2.3 Timeliness of financial reporting
Except for two agencies, the audits of cluster agencies’ financial statements were completed within the statutory timeframe.  Issues with asset revaluations delayed the finalisation of two environment and heritage agencies' financial statement audits. 

Appropriate financial controls help ensure the efficient and effective use of resources and administration of agency policies. They are essential for quality and timely decision making.

This chapter outlines our observations and insights from:

  • our financial statement audits of agencies in the Planning and Environment cluster for 2018
  • the areas of focus identified in the Audit Office work program.

The Audit Office annual work program provides a summary of all audits to be conducted within the proposed time period as well as detailed information on the areas of focus for each of the NSW Government clusters.

Observation Conclusions and recommendations
3.1 Internal controls
One in five internal control weaknesses reported in 2017–18 were repeat issues. Delays in implementing audit recommendations can prolong the risk of fraud and error.
Recommendation (repeat issue): Management letter recommendations to address internal control weaknesses should be actioned promptly, with a focus on addressing repeat issues.
One extreme risk was identified relating to the National Art School. The School does not have an occupancy agreement for the Darlinghurst campus. Lack of formal agreement creates uncertainty over the School's continued occupancy of the Darlinghurst site.

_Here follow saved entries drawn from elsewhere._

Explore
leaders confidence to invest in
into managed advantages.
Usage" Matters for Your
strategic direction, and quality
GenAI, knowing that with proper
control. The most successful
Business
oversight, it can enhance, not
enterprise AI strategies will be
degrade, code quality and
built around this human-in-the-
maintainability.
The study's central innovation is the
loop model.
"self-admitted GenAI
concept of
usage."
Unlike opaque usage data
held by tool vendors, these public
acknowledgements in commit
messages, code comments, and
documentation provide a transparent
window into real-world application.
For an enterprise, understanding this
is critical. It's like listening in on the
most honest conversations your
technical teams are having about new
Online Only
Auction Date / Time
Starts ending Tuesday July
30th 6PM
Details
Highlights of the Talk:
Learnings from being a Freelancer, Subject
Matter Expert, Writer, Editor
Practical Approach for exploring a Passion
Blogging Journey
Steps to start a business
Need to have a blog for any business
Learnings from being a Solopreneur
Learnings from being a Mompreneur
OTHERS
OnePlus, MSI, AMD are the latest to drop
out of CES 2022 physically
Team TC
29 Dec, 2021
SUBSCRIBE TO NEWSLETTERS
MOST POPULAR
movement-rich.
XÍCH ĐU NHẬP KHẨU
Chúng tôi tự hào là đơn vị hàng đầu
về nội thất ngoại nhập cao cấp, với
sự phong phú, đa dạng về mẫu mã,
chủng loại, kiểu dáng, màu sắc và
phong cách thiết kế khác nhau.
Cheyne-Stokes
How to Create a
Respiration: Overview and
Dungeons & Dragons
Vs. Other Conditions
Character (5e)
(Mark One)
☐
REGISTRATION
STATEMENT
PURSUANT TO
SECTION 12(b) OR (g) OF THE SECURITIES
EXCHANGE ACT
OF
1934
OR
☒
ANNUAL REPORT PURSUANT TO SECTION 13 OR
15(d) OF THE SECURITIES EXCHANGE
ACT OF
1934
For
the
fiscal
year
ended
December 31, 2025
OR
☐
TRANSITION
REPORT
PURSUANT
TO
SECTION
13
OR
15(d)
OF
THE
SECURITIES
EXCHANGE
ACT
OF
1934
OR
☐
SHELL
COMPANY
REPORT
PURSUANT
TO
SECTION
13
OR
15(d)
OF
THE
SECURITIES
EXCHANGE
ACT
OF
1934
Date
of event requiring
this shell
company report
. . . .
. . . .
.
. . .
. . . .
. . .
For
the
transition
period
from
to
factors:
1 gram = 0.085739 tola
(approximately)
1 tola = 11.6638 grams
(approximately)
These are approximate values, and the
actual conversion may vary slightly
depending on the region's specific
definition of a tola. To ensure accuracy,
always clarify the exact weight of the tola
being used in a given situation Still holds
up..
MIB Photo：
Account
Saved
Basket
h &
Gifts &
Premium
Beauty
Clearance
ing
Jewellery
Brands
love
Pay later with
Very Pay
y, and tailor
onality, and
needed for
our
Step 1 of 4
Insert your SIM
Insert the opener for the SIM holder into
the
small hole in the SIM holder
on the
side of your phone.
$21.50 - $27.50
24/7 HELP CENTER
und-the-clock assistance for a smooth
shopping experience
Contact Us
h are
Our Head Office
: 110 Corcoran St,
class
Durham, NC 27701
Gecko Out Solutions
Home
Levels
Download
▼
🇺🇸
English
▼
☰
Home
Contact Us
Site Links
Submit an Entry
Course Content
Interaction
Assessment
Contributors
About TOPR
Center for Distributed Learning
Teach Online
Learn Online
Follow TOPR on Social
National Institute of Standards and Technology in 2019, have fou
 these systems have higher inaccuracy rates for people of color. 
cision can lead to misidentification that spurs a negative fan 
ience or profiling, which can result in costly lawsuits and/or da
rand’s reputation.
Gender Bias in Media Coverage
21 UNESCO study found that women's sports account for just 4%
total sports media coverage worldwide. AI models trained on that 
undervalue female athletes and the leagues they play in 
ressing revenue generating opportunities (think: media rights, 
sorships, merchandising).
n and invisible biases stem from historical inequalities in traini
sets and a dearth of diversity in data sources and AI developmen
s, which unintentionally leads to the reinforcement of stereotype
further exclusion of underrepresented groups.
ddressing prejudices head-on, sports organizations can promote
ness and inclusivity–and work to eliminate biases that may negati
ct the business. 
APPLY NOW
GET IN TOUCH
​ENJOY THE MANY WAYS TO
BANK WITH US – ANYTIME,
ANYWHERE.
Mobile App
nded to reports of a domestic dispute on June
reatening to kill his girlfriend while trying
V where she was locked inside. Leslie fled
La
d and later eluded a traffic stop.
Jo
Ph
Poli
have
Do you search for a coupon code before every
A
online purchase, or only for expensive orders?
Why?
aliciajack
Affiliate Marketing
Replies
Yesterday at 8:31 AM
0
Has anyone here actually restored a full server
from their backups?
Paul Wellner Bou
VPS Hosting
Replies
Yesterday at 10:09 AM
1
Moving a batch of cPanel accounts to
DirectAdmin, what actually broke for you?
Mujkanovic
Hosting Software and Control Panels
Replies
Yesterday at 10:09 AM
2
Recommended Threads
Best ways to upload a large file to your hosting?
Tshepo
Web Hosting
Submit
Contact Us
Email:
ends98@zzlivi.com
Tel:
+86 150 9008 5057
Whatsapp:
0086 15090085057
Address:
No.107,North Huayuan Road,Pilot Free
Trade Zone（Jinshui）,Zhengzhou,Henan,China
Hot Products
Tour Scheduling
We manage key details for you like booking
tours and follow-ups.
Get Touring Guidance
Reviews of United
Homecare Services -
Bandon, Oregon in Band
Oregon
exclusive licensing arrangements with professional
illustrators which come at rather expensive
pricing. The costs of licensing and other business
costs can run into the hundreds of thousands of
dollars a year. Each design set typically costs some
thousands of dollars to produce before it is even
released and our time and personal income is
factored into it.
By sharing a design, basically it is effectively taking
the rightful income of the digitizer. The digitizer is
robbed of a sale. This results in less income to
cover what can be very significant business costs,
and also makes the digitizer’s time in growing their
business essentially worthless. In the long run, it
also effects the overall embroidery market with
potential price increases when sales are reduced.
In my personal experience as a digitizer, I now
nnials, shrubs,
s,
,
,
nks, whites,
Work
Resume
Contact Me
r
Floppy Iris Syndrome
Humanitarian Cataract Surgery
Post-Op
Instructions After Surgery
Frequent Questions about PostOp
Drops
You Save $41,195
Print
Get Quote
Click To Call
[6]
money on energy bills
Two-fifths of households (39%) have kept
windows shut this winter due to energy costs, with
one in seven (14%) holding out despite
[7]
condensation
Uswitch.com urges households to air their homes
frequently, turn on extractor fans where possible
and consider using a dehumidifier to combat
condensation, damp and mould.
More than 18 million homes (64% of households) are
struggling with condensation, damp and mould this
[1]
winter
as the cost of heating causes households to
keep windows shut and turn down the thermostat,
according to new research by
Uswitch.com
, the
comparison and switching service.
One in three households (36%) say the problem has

The School should continue to liaise with stakeholders to formalise the occupancy arrangement. 
 
3.2 Information technology controls
The controls and governance arrangements when migrating payroll data from the Aurion system to SAP HR system were effective. Data migration from the Aurion system to SAP HR system had no significant issues.
The Department can improve controls over user access to SAP system. The Department needs to ensure the SAP user access controls are appropriate, including investigation of excess access rights and resolving segregation of duties issues. 
3.3 Annual work program
Agencies used different benchmarks to monitor their maintenance expenditure. The cluster agencies under review operate in different industries. As a result, they do not use the same benchmarks to assess the adequacy of their maintenance spend. 

This chapter outlines certain service delivery outcomes for 2017–18. The data on activity levels and performance is provided by cluster agencies. The Audit Office does not have a specific mandate to audit performance information. Accordingly, the information in this chapter is unaudited. 

We report this information on service delivery to provide additional context to understand the operations of the Planning and Environment cluster, and to collate and present service information for different segments of the cluster in one report. 

In our recent performance audit, ‘Progress and measurement of Premier's Priorities’, we identified 12 limitations of performance measurement and performance data. We recommended the Department of Premier and Cabinet ensure that processes to check and verify data are in place for all relevant agency data sources.